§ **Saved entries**
● ● ● ● ●

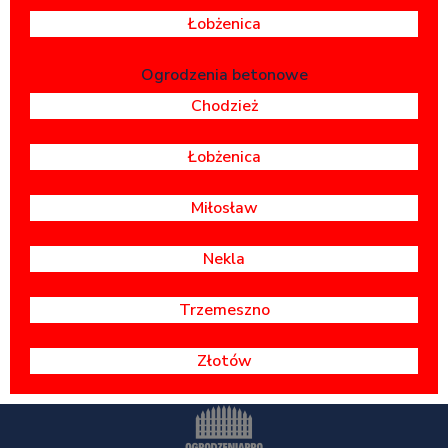
Łobżenica
Ogrodzenia betonowe
Chodzież
Łobżenica
Miłosław
Nekla
Trzemeszno
Złotów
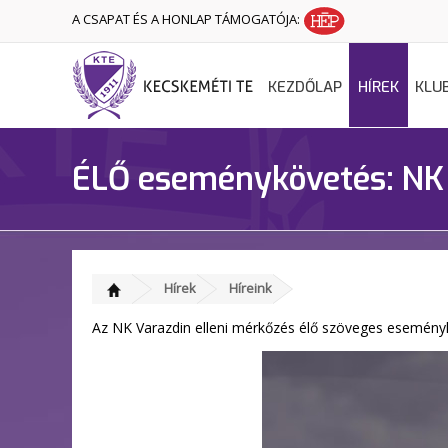
A CSAPAT ÉS A HONLAP TÁMOGATÓJA:
KEZDŐLAP
HÍREK
KLU
ÉLŐ eseménykövetés: NK 
Hírek
Híreink
Az NK Varazdin elleni mérkőzés élő szöveges eseményk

● ● ● ● ●

§ **Problem details**
The entries above should be retyped word for word, with all pictures omitted.

§ **Solved problem**
Łobżenica
Ogrodzenia betonowe
Chodzież
Łobżenica
Miłosław
Nekla
Trzemeszno
Złotów
A CSAPAT ÉS A HONLAP TÁMOGATÓJA:
KEZDŐLAP
HÍREK
KLU
ÉLŐ eseménykövetés: NK 
Hírek
Híreink
Az NK Varazdin elleni mérkőzés élő szöveges eseményk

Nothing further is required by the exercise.